LCahier est issu d’un moment d’écriture qui a pour sup­port un cahier Conqué­rant de 90 pages à petits car­reaux; il est manus­crit jusqu’au moment où je l’écris de nou­veau , cette fois-ci sous la forme d’un texte.
J’y prône la pos­si­bi­lité don­née à l’écrivain de, tout en par­lant de lui, tenir un dis­cours pour autrui.
J’aime la forme “je”, qui a des prin­cipes d’identification aux­quels je prête foi.

Frag­ment VII ou Le lan­gage 

Écrire doit être un temps coupé du temps, un endroit sans endroit. Sorte de théâtre men­tal sans corps, juste copiant la vie fra­gile de la scène du théâtre où se jouent les vies. Expé­rience psal­mo­dique.
En fait : n’être pas et sup­po­ser la réa­lité. Conti­nuant le soi. Le déter­mi­nant. Le condi­tion­nant. Expres­sion écrite, langage.

Équi­libre. Ce que je consigne à l’instant, c’est une forme presque obso­lète de moi-même car sur le cur­seur de la durée je vis au passé, me dila­tant dans le temps je ne suis jamais écrit au pré­sent pro­pre­ment.
Cette danse du pré­sent qui recule — et c’est son essence — absorbe sa définition.

Il danse comme un feu fol­let. Ce qui dès lors me confronte au feu de ma capa­cité, je le dois au léger écart qu’il y a, non pas dans l’heure qui va, mais entre ce que je com­prends de moi et ce que le lec­teur sai­sit de moi sans presque de connais­sance objec­tive.
Disons : une apo­théose sans acmé, sans presque de nature, jamais arrêté.

Petite apo­théose sans éclat, pré­sence sans éclat, jour sans éclat. Tout reve­nant à ce qui est écrit sur ma page.
La tota­lité de la vacance crue de la perpétuation.

Inven­ter des périodes : ici et là, le passé, ce qui vient et, au centre la parole, ce qui vibre, se meut sans mou­ve­ment.
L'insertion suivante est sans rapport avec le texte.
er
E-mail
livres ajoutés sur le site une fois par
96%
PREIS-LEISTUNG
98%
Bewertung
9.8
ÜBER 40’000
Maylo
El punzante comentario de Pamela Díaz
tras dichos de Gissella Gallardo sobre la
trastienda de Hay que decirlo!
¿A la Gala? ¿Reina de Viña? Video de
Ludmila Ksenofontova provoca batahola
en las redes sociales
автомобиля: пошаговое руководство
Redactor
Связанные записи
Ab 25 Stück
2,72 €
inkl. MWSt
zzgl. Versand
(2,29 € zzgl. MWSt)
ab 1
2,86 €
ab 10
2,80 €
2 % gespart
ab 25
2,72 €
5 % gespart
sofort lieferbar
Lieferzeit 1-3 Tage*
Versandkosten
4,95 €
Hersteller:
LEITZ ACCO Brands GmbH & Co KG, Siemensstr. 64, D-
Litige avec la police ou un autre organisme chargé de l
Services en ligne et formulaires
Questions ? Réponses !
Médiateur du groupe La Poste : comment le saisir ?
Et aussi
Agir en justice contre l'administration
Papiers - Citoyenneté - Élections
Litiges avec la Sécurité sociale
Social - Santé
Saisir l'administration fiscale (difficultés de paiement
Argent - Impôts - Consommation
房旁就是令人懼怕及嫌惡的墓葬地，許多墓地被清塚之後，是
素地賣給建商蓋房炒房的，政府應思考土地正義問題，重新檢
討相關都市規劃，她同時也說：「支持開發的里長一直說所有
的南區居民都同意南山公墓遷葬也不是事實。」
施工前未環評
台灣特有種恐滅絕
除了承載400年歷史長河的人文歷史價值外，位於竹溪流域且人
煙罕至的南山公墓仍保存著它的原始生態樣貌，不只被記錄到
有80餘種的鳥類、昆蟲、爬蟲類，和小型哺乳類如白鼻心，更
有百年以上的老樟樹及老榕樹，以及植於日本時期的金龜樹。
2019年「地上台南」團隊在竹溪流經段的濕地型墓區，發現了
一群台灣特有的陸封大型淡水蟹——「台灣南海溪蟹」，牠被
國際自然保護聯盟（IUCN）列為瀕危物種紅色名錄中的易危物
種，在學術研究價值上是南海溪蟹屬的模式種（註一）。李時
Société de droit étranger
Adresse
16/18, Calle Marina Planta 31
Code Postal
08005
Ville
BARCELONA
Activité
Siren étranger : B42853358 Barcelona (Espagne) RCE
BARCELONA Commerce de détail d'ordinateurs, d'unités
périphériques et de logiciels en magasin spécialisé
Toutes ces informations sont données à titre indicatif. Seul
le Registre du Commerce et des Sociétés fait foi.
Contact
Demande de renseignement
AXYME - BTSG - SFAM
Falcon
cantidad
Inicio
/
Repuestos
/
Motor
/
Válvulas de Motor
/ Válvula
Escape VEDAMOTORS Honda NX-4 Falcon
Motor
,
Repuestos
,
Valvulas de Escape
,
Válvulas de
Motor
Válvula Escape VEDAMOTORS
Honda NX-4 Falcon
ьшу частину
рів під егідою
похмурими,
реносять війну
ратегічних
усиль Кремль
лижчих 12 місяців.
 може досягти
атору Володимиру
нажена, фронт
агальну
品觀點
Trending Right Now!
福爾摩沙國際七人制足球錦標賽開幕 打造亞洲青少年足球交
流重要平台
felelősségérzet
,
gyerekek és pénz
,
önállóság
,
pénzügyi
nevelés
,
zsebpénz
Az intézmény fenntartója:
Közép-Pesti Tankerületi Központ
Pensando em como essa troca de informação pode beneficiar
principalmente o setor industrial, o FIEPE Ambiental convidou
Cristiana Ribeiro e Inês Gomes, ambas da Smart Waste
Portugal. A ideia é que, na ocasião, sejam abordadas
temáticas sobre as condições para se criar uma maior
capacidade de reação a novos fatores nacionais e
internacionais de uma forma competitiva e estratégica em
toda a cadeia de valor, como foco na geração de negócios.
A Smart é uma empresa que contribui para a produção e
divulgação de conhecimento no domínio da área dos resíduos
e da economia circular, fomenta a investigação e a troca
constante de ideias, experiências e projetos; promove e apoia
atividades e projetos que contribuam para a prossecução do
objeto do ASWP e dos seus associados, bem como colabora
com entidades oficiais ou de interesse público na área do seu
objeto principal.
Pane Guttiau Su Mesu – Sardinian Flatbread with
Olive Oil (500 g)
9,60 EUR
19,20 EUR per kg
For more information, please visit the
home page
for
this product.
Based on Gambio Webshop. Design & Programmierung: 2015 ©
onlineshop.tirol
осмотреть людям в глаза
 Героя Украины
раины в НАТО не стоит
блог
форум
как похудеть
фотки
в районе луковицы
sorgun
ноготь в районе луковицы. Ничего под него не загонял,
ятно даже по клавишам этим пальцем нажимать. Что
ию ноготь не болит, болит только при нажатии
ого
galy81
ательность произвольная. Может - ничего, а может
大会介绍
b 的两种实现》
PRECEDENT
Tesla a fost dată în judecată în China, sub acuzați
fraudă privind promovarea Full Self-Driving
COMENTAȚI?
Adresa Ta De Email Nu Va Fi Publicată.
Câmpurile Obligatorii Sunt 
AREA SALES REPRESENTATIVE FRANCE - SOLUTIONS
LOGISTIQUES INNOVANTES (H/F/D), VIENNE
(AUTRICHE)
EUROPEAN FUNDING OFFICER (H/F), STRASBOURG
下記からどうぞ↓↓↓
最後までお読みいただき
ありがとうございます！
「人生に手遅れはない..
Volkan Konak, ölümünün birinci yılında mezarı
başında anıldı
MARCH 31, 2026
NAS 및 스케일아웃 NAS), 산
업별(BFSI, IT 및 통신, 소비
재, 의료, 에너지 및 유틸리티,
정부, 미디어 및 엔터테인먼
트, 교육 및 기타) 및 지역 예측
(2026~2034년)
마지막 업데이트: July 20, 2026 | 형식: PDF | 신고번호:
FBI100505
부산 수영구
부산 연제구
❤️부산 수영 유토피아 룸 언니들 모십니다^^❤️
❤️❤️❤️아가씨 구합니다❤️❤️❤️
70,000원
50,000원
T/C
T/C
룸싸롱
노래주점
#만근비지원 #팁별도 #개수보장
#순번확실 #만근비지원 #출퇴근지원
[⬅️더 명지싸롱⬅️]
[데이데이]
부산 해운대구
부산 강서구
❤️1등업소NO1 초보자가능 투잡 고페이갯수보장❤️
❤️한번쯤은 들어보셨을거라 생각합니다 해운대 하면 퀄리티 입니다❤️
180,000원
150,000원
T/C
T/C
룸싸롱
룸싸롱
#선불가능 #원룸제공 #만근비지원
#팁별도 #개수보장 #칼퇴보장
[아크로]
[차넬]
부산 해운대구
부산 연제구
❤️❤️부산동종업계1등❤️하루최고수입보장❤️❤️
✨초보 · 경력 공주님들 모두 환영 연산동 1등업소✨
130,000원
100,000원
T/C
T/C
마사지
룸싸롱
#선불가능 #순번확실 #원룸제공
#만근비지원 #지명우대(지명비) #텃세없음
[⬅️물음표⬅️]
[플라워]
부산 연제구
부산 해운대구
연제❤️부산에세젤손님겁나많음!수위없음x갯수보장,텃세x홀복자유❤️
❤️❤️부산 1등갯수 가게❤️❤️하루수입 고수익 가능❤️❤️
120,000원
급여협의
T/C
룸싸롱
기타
Depuis cette ondu­la­tion en moi, des luttes, un entrain, un feu disais-je.
Péré­gri­na­tion qui ne vaut que par le sen­ti­ment final d’élévation — d’apothéose — qui fait sur­plomb à ma vie psy­chique. Donc, conçu par fragment.

Se rem­plir, mais avec un chant qui meurt dès l’instant où il est consi­gné, comme tout dans notre exis­tence se consigne pour dis­pa­raître, tou­jours et à jamais. Il y a route, c’est tout ce que je puis avan­cer.
Car de som­met, il n’y en a. Cela vau­drait plu­tôt pour de la profondeur.

Rendre simple, voire pauvre. Juste évi­ter la lour­deur des choses répé­tées. Opé­ra­tion. Alchi­mie.
Raré­fier la den­rée du lan­gage. Tendre vers un métal noble.